☃Yalan.

2.9K 169 15
                                    

17. bölüm, iyi okumalar.

"Sen tek başına gelebilecek misin?"

Hattın diğer ucundaki Ayda kıkırdamıştı. Bu kız hep gülüyordu doğrusu.

"Tabi ki gelirim, her yere giderim ben, hem ne demişler, sora sora Bağdat bulunur cicim. Çıktın mı sen okuldan?"

Çantamı yanımdaki koltuğa koyduktan sonra cevapladım. "Evet, şimdi arabadayım canım, yarım saate buluşma noktasında olurum."

"Tamam o zaman, bende taksiyi bekliyorum. Siteden çok sürmüyor değil mi?"

"Yaklaşık yirmi dakikası var siteden de, taksici dolandırırsa uzar tabi."

"Anladım, kapatıyorum güzelim o zaman, restoranda görüşürüz."

"Öptüm, hadi görüşürüz."

Ayda'nın öpücük seslerine güldükten sonra telefonu kapatıp çantamın içine attım. Dün gece çileklerini alınca mesaj atmış, uzunca konuşmuştuk. Bugün öğle yemeğinde karar kılmıştık, sabah girdiğim dersimden çıkmıştım buluşma noktasına gidecektim. Kemerimi bağladıktan sonra arabayı park ettiğim yerden çıkarıp yola koyuldum.

Ayda Aras'la ayrılığımızdan haberdardı. Bu konu üzerine konuşmak istemediğimi kesin bir dille önceden belirtmiştim. Artık kimseyle bu konu hakkında konuşmak istemiyordum çünkü insanların fikirleri beni yoruyordu. Buna ihtiyacım yoktu, olgun bir bireydim kendi kararlarımı verebilecek yapıdaydım. Vermiştim de, belki benim kararım baskındı ama bu ortakça alınmış bir karardı, Aras'ta buna uyuyordu.

Şurada kaç ay mutluydum sahi? Yazdan sonra ne kadar geçmişti? Hemen dağılmıştım yine, bu sefer aşkı kaybetmiştim. En yakın arkadaşı kaybedince hissedilenin aynısıydı ama bunu daha bir olgunlukla karşılıyordum, daha bilinçli hissediyordum kendimi.

Onu hala seviyordum. Daha bir gün geçmişti, kabul ama bu ona mesaj atma dürtümü, her şeyi koy verip boynuna atlama dürtümü engellemiyordu. Zaman bana ne kadar yardımcı olacaktı bilemiyordum. Belirsizlik hep vardı ve her zamanki gibi beni çileden çıkarıyordu.

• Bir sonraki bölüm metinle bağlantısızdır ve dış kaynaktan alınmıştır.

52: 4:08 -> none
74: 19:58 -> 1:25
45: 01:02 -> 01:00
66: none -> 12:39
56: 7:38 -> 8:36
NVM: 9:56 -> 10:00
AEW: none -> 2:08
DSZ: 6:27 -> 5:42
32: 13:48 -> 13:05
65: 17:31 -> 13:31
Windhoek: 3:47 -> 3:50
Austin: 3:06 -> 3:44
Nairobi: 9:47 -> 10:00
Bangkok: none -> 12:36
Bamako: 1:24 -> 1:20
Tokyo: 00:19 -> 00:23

Bize gerçekten inanmıştım. O da inanmıştı, hala da inanıyordu belki de, doğruyu söylüyordu yani. Ama güven çok önemliydi, bir kere kırılınca her şeyden şüphe ediyordu insan. Her dokunuştan, sözden, kelimeden...

Bunu düşünmek istemiyordum işte. Çünkü bu Aras'tan tiksinmeme sebep oluyordu. Son zamanlardaki yakınlaşmalarımızda o kızda vardı hayatında. Bana olan sevgisinden şüphe etmem bu dokunuşların altında başka anlam olduğunu düşünmeme sebep oluyor, kullanılmış hissediyordum. Ama ben bunu düşünmek istemiyordum. O şekilde değildi, buna inanmak istiyordum.

Buluşma noktasına gelince arabamı park ettim. Şalımı sıkıca boynumun etrafına sardıktan sonra montumun şapkasını kapattım ve yağmura kendimi bıraktım. Aralık ayına çoktan girmiştik, artık yağmur değil de kar görmek istiyordum. Kış ayında oluşumuzu soğuktan anlamak sıkıcıydı.

Ayda henüz gelmemişti. Cam kenarında, denizi gören güzel bir masayı kaptıktan sonra üzerimdeki kalın monttan ve şaldan kurtuldum. İçerisi dışarıya oranla sıcaktı, hatta kazağım bile çok kalın geliyordu.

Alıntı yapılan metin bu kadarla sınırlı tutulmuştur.